The cell in each run was packed with tar sand material obtained from a mining operation in the Athabasca Region of Alberta, Canada. A clean sand path, approximately 1/8 inch thick and 2 inches wide was formed between the wells to serve as a communication path. The tar sand material was packed tightly into the cell and then further compressed by means of hydraulic pressure applied by the piston on top of the cell until the density and permeability of the tar sand material approximated that present in a subterranean tar-sand deposit.
In the first run, steam (without air) of approximately 100 percent quality was injected into the cell and fluids were produced from the cell by means of the production well on a "straight through" basis, i.e., without the repetitive cycles of steam injection-pressurization with restricted flow until the indicated endpoint is reached followed by rapid production for drawdown purposes with drastically reduced steam injection rate, as is described more fully above. About 9 pore volumes of steam were injected and it can be seen from curve 1 of the figure that only about 30 percent of the oil was recovered even after injecting nine pore volumes of steam.
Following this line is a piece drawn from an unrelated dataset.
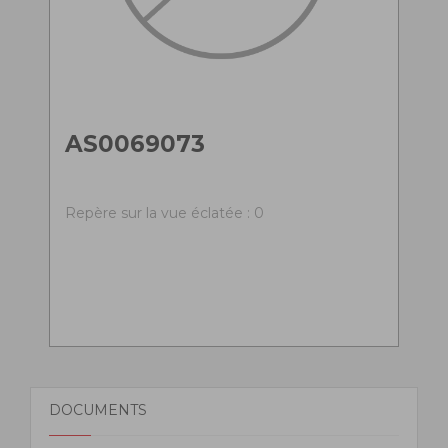
AS0069073
Repère sur la vue éclatée : 0
DOCUMENTS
No pressure drawdowns were employed in run 1.
In the second run, a mixture of steam and air at a constant ratio of 0.24 M.S.C.F./bbl. was utilized without pressurization-drawdown cycles until after about 4 pore volumes of steam had been injected into the formation. It can be seen from curve 2 of the figure that slightly over 45 percent of the oil present in the formation was recovered. Toward the latter part of this run, cycles of 20 minute steam injection followed by 20 minute soak periods and 10 minute drain periods were used. Only a slight increase in recovery was noted, showing pressurization and drawdown cycles begun late in the process have little effect on oil recovery effectiveness.
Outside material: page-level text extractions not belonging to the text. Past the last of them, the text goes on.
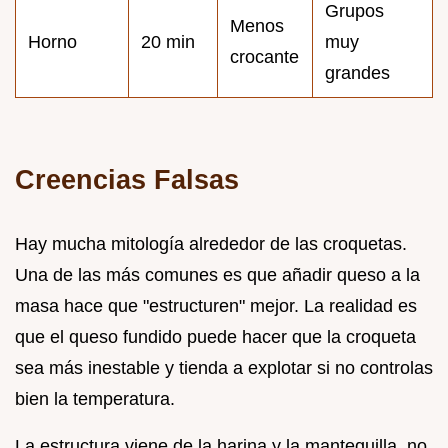
Grupos
Menos
Horno
20 min
muy
crocante
grandes
Creencias Falsas
Hay mucha mitología alrededor de las croquetas.
Una de las más comunes es que añadir queso a la
masa hace que "estructuren" mejor. La realidad es
que el queso fundido puede hacer que la croqueta
sea más inestable y tienda a explotar si no controlas
bien la temperatura.
La estructura viene de la harina y la mantequilla, no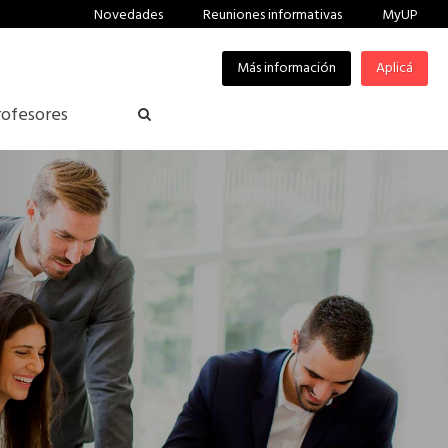
Novedades
Reuniones informativas
MyUP
Más información
Aplicá
rofesores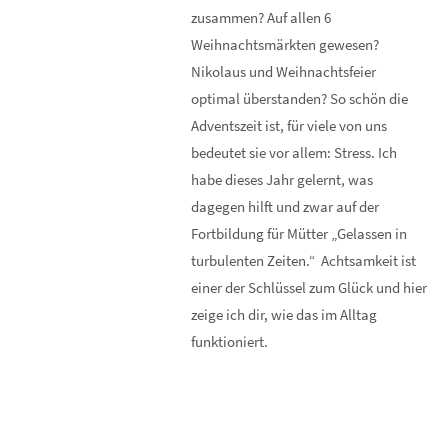
zusammen? Auf allen 6
Weihnachtsmärkten gewesen?
Nikolaus und Weihnachtsfeier
optimal überstanden? So schön die
Adventszeit ist, für viele von uns
bedeutet sie vor allem: Stress. Ich
habe dieses Jahr gelernt, was
dagegen hilft und zwar auf der
Fortbildung für Mütter „Gelassen in
turbulenten Zeiten.“ Achtsamkeit ist
einer der Schlüssel zum Glück und hier
zeige ich dir, wie das im Alltag
funktioniert.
In the third run, a mixture of steam and air was injected, without pressurization-drawdown cycles, the air steam ratio being 0.17 M.S.C.F./bbl. It can be seen that the change in air-steam ratio had little effect on oil recovery until after 3 pore volumes of steam had been injected.
Run 4 employed a mixture of air and steam in a ratio of 0.12 M.S.C.F. per bbl. with drawdown cycles initiated very early in the process, e.g., with less than one-half pore volume of steam injected. Ten minute steam-air injection periods and 30 minute pressure drawdown cycles were used. It can be seen from curve 4 that the oil recovery effectiveness was very substantially improved in the early portions of the recovery cycle, e.g., in the commercially significant interval of 1-4 pore volumes of steam injection. The amount of oil recovery at 2 pore volumes of steam was increased from 24 to 40 percent, a 67 percent improvement, due entirely to the use of repetitive cycles of pressurization and drawdown. Stated another way, the same recovery can be obtained using air-steam injection with pressure drawdowns with significantly less steam than using air-steam injections in a conventional straight through mode. For example, 32% recovery requires slightly over 1 pore volume of steam when pressurization-drawdowns are initiated early in the steam injection cycle, whereas over two pore volumes of steam are required if repetitive cycles of pressurization-drawdown are not used.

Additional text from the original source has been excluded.